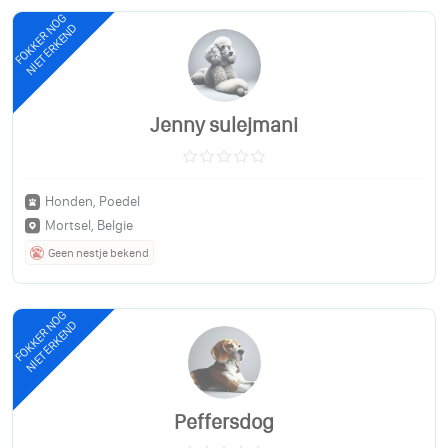
FOKKER NOG
NIET ERKEND
Jenny sulejmani
Honden, Poedel
Mortsel, Belgie
Geen nestje bekend
FOKKER NOG
NIET ERKEND
Peffersdog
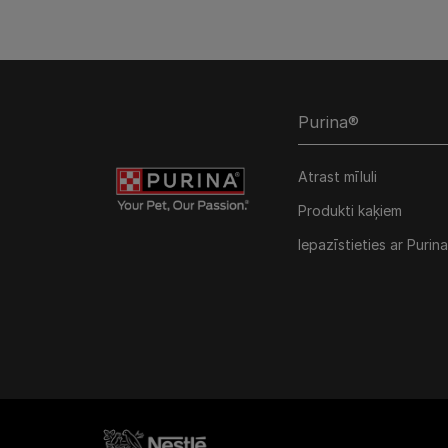
Purina®
Atrast mīluli
Produkti kaķiem
Iepazīstieties ar Purina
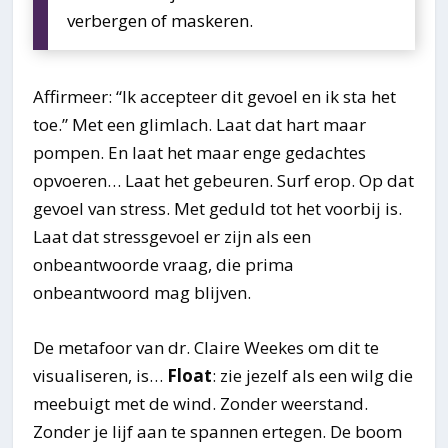
verbergen of maskeren.
Affirmeer: “Ik accepteer dit gevoel en ik sta het
toe.” Met een glimlach. Laat dat hart maar
pompen. En laat het maar enge gedachtes
opvoeren… Laat het gebeuren. Surf erop. Op dat
gevoel van stress. Met geduld tot het voorbij is.
Laat dat stressgevoel er zijn als een
onbeantwoorde vraag, die prima
onbeantwoord mag blijven.
De metafoor van dr. Claire Weekes om dit te
visualiseren, is…
Float
: zie jezelf als een wilg die
meebuigt met de wind. Zonder weerstand.
Zonder je lijf aan te spannen ertegen. De boom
——————
Find each line above with the string "Zonder", then report how many there are. Write only the number.

2